Copy each line that contains the string "Rybí", taking them from the material.
+++
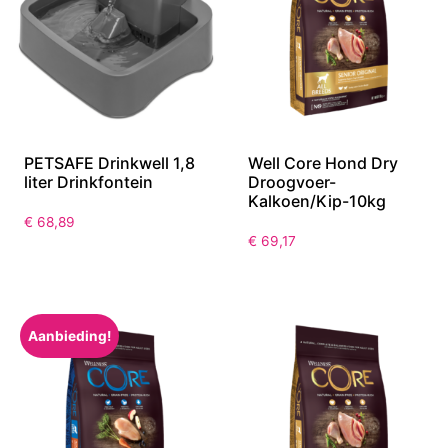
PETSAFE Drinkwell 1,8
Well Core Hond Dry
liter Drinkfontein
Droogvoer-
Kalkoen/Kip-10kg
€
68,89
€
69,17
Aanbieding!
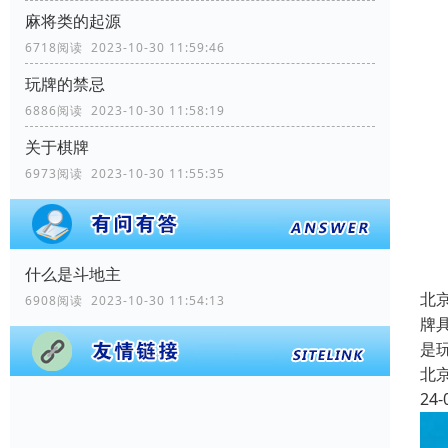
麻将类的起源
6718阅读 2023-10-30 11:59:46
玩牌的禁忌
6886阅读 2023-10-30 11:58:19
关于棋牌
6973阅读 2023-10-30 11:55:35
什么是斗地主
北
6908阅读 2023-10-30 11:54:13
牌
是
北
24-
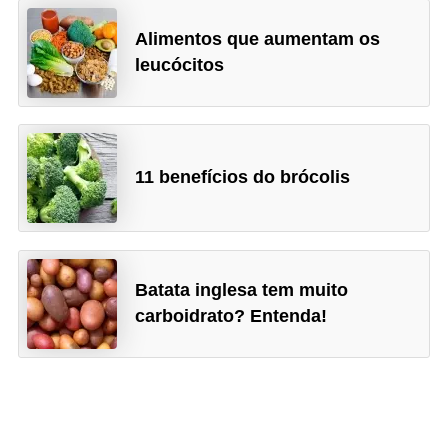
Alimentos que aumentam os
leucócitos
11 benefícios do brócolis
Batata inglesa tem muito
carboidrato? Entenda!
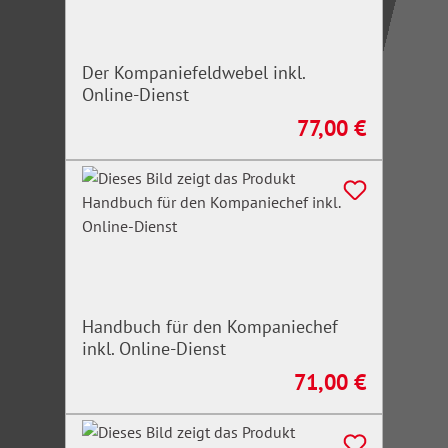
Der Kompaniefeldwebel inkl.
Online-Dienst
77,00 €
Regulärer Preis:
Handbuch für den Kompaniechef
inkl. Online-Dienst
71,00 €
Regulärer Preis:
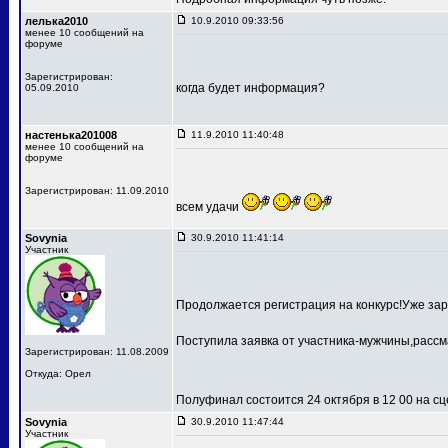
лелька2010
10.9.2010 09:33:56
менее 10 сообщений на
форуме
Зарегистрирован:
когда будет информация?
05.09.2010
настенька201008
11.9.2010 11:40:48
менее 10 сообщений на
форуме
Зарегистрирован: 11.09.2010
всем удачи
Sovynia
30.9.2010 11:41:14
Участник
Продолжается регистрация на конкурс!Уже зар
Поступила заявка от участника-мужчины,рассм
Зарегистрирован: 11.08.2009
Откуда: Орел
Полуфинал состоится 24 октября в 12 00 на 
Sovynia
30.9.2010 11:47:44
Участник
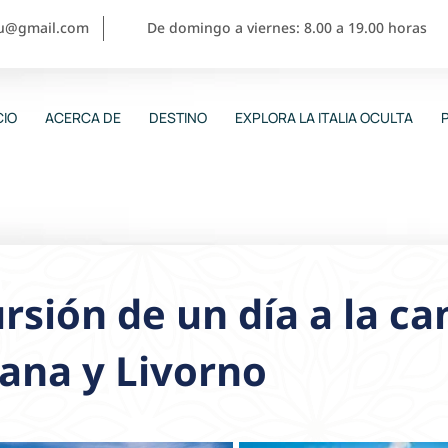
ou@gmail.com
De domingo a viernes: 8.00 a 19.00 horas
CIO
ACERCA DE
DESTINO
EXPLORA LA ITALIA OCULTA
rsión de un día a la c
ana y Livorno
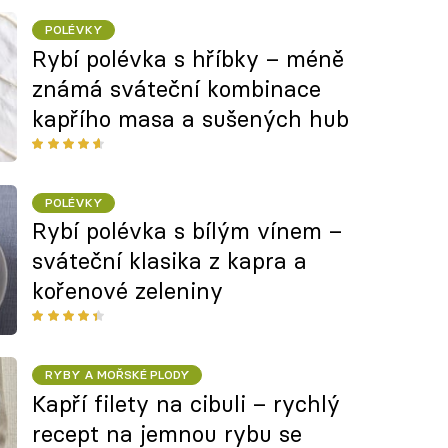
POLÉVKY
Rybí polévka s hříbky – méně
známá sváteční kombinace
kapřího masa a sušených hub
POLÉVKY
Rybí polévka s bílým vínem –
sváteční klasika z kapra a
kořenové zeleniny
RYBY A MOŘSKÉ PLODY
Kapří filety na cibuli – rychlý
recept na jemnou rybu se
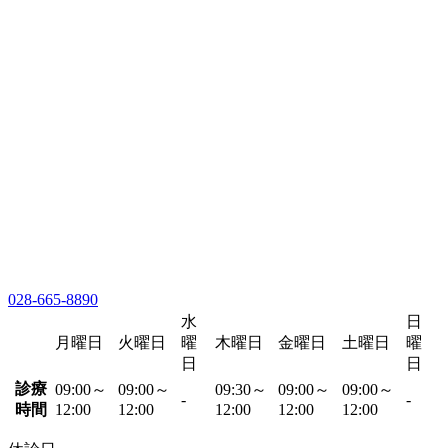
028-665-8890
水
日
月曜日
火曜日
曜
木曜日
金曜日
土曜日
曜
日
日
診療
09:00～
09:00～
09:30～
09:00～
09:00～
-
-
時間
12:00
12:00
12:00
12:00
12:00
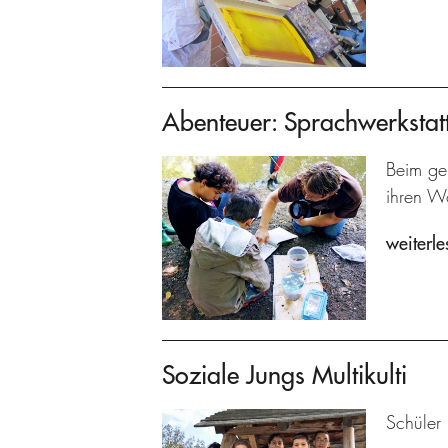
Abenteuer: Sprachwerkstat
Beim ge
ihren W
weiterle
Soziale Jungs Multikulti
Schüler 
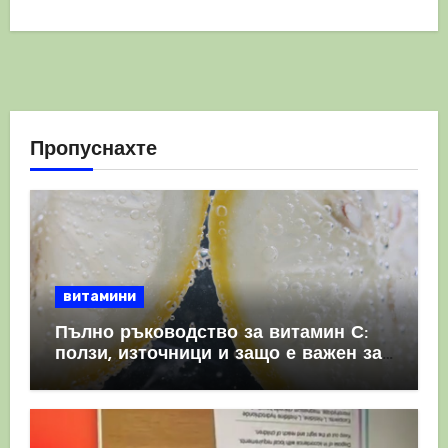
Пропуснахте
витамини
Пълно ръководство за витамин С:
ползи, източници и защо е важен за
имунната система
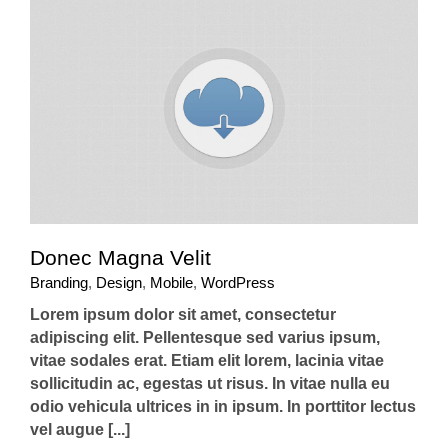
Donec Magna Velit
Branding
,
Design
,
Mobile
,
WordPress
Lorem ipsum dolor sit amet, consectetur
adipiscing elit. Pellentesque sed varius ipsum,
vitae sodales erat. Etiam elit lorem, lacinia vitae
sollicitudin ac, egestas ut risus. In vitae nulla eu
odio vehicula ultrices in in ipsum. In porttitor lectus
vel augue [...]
+++
Exercise output:
Rybí polévka s hříbky – méně
Rybí polévka s bílým vínem –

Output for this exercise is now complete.